American soccer players will be piling up air miles — all in preparation for unprecedented travel.
Jet setters like never before, the No. 10 U.S. plays 13th-ranked Switzerland in an exhibition on Sunday at St. Gallen, then travels about 5,200 miles to face Honduras on Thursday at Denver in the CONCACAF Nations League semifinal. The Nations League final against Mexico or Costa Rica follows in Denver on June 6, followed by a friendly against Costa Rica at Sandy, Utah, on June 9.
U.S. coach Gregg Berhalter designed the schedule to prepare players for the grueling compacted World Cup qualifying schedule that starts in September, which has three matches crammed into FIFA match windows designed for two.
“This should definitely help us out about different situations of all different types of weather and obviously lots of traveling and different time zones,” forward Gio Reyna said Saturday. “So I think we’re all trying to take in as much as we can from the staff here in terms of the tips they have that can help us feel as little jet lag as possible.”
After playing with their clubs on Aug. 28-29, the Europe-based Americans will travel to the U.S. to meet up with their Major League Soccer brethren, then play their opening qualifier Sept. 2, most likely at Trinidad and Tobago.
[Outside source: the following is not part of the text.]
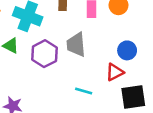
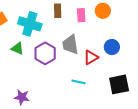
red triangle: (115, 72) -> (91, 57), moved

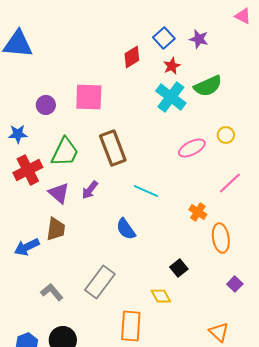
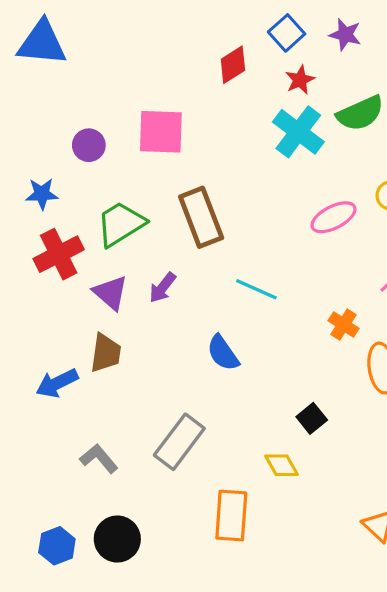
green trapezoid: (65, 152) -> (121, 224), turned -148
That will be followed by a home game on Sept. 5, probably against Canada, and a road match on Sept. 8 at Honduras.
They’ll be back in Europe for club matches Sept. 11-12, then repeat the trans-Atlantic travel for three qualifiers from Oct. 7-13 and again for two more from Nov. 12-16.
“It’s really tough,” said forward Brendan Aaronson, coming off his first season in Europe with Red Bull Salzburg. “It’s hard on the body because you’re traveling, what, eight hours back to the United States over a flight and then you have to get off a flight and get ready for a game in three days.”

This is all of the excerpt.